Design of Comb Fabricated Halbach Undulators

Abstract

An approach to fabricating Halbach array undulators using “combs” machined from single magnets is introduced. This technique is especially relevant to the fabrication of short period micro-undulators with period lengths considerably less than the few-centimeter-scale typical of current undulators. Manual, magnet-by-magnet assembly of micro-undulators would require the manipulation and alignment of thousands of magnets smaller than a grain of rice: comb fabrication dramatically increases the size of the basic unit cell of assembly with no increase in undulator period by creating many periods from a single piece, in a single machining modality. Further, as these comb teeth are intrinsically indexed to each other, tolerances are dictated by a single manufacturing step rather than accumulating errors by assembling many tiny magnets relative to each other. Different Halbach geometries, including $M^{\prime }=2$, $M^{\prime }=4$, isosceles triangle, and hybrid, are examined both from a theoretical perspective and with 3D magnetostatic simulations.

1. Introduction

An idealized Halbach array of permanent magnets, originally described by Klaus Halbach in 1980 [1,2] for use in multipole magnets and undulators, consists of regions of permanent magnet with smoothly rotating residual fields. The benefit of this configuration is the establishment of a “strong” and “weak” side to the array, enhancing the magnetic field on the strong side and attenuating it on the weak side. This leads to more efficient use of the available magnetic flux, giving stronger fields than other magnetization configurations. Practical realizations of Halbach arrays consist of discrete magnets, each with a unique, constant magnetization vector, arranged to approximate the idealized case.

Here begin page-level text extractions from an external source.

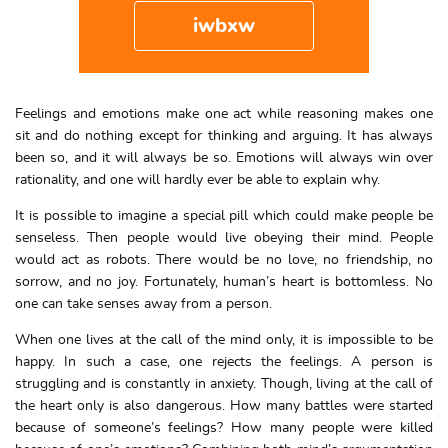
iwbxw
Feelings and emotions make one act while reasoning makes one
sit and do nothing except for thinking and arguing. It has always
been so, and it will always be so. Emotions will always win over
rationality, and one will hardly ever be able to explain why.
It is possible to imagine a special pill which could make people be
senseless. Then people would live obeying their mind. People
would act as robots. There would be no love, no friendship, no
sorrow, and no joy. Fortunately, human’s heart is bottomless. No
one can take senses away from a person.
When one lives at the call of the mind only, it is impossible to be
happy. In such a case, one rejects the feelings. A person is
struggling and is constantly in anxiety. Though, living at the call of
the heart only is also dangerous. How many battles were started
because of someone’s feelings? How many people were killed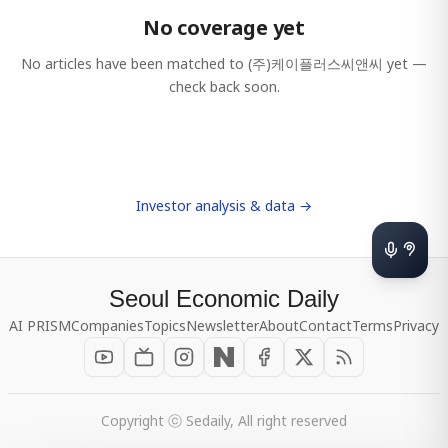
No coverage yet
No articles have been matched to
(주)케이플러스씨앤씨
yet —
check back soon.
Investor analysis & data →
Seoul Economic Daily
AI PRISM
Companies
Topics
Newsletter
About
Contact
Terms
Privacy
Copyright ⓒ Sedaily, All right reserved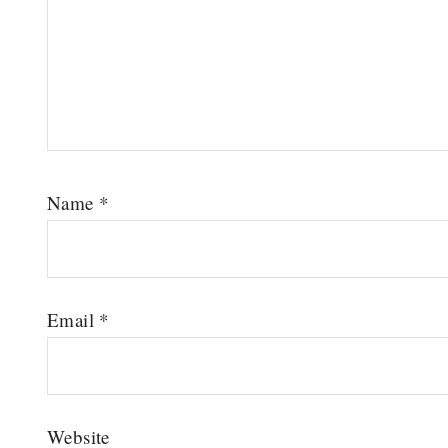
Name
*
Email
*
Website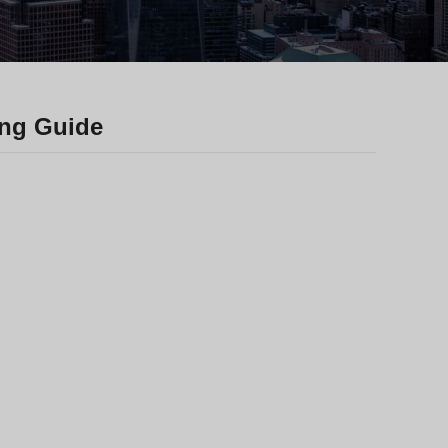
Greek
Hindi
Japanese
Italian
ing Guide
Portuguese
Spanish (Chile)
Spanish (Colombia)
Spanish (Argentina)
Persian
Estonian
Albanian
Russian
Spanish (Peru)
Indonesian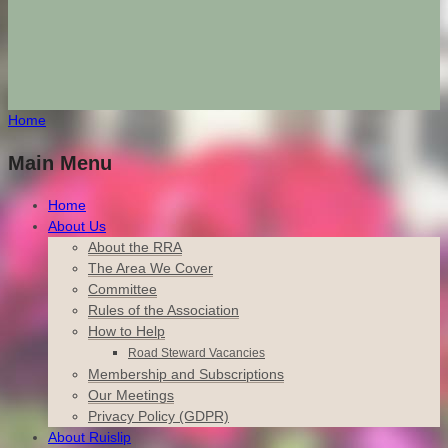
Home
Main Menu
Home
About Us
About the RRA
The Area We Cover
Committee
Rules of the Association
How to Help
Road Steward Vacancies
Membership and Subscriptions
Our Meetings
Privacy Policy (GDPR)
About Ruislip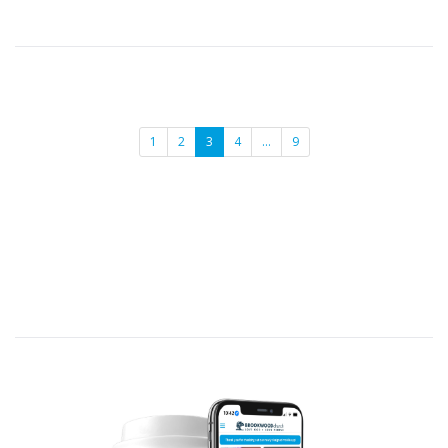
1
2
3
4
…
9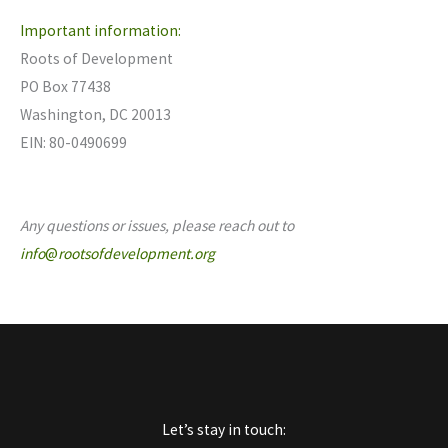
Important information:
Roots of Development
PO Box 77438
Washington, DC 20013
EIN: 80-0490699
Any questions or issues, please reach out to
info
@
rootsofdevelopment.org
Let’s stay in touch: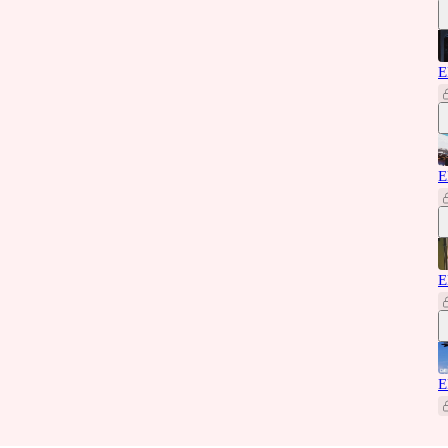
E
E
E
E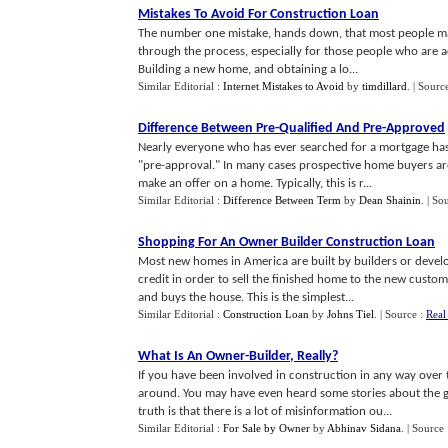
Mistakes To Avoid For Construction Loan
The number one mistake, hands down, that most people mak
through the process, especially for those people who are a
Building a new home, and obtaining a lo...
Similar Editorial :
Internet Mistakes to Avoid
by
timdillard
.
| Sourc
Difference Between Pre
-
Qualified And Pre
-
Approved
Nearly everyone who has ever searched for a mortgage has b
"pre-approval." In many cases prospective home buyers are
make an offer on a home. Typically, this is r...
Similar Editorial :
Difference Between Term
by
Dean Shainin
.
| So
Shopping For An Owner Builder Construction Loan
Most new homes in America are built by builders or devel
credit in order to sell the finished home to the new cust
and buys the house. This is the simplest...
Similar Editorial :
Construction Loan
by
Johns Tiel
.
| Source :
Real
What Is An Owner
-
Builder
,
Really
?
If you have been involved in construction in any way ove
around. You may have even heard some stories about the go
truth is that there is a lot of misinformation ou...
Similar Editorial :
For Sale by Owner
by
Abhinav Sidana
.
| Source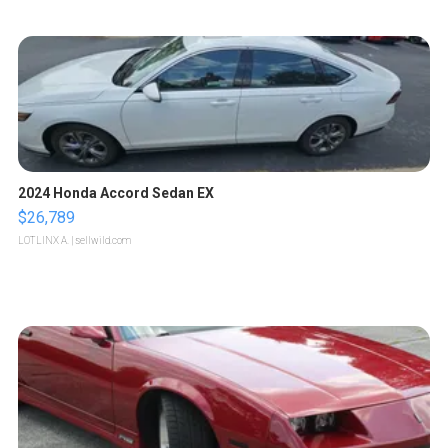
2024 Honda Accord Sedan EX
$26,789
LOTLINX A.
| sellwild.com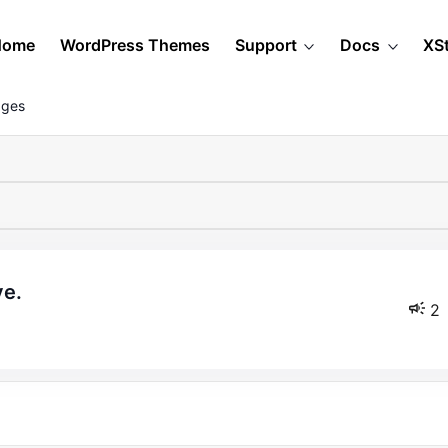
Home
WordPress Themes
Support
Docs
XS
ages
ve.
2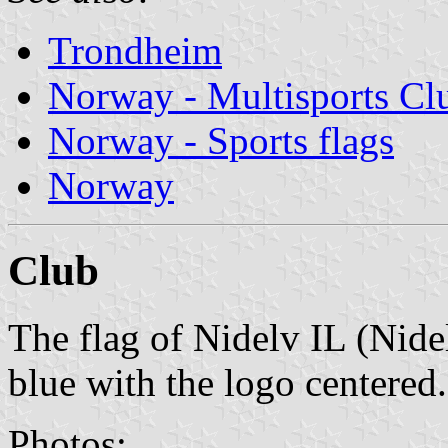
Trondheim
Norway - Multisports Cl
Norway - Sports flags
Norway
Club
The flag of Nidelv IL (Nide
blue with the logo centered.
Photos: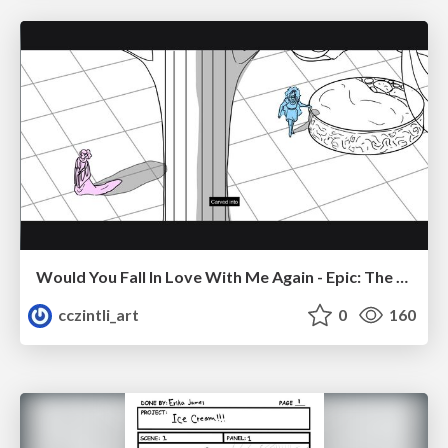
Would You Fall In Love With Me Again - Epic: The Musical
cczintli_art
0
160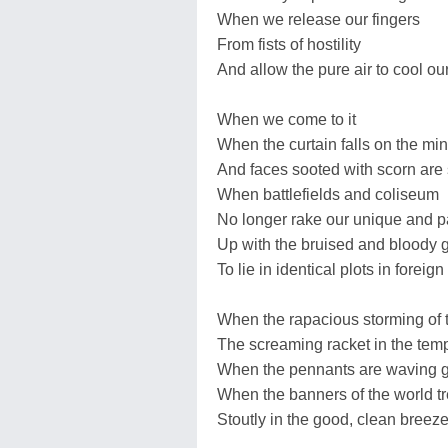
When we release our fingers
From fists of hostility
And allow the pure air to cool ou
When we come to it
When the curtain falls on the min
And faces sooted with scorn are
When battlefields and coliseum
No longer rake our unique and p
Up with the bruised and bloody 
To lie in identical plots in foreign
When the rapacious storming of 
The screaming racket in the te
When the pennants are waving g
When the banners of the world t
Stoutly in the good, clean breez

Halbach arrays have been used extensively in beamline magnets including the construction of permanent magnet wigglers and undulators [3,4,5,6] and multipole magnets including dipoles [7] and quadrupoles [8]. In addition to the pure permanent magnet (PPM) arrays, hybrid arrays consisting of both hard and soft ferromagnetic materials are also used [9,10,11]. The most common practical implementation of these hybrid arrays to the realization of undulators involves magnets with alternating polarities with their magnetization vectors oriented in the longitudinal direction, interspersed with high-saturation soft ferromagnets. Such undulators are capable of achieving gap fields significantly higher than PPM undulators, for reasons that will be discussed below.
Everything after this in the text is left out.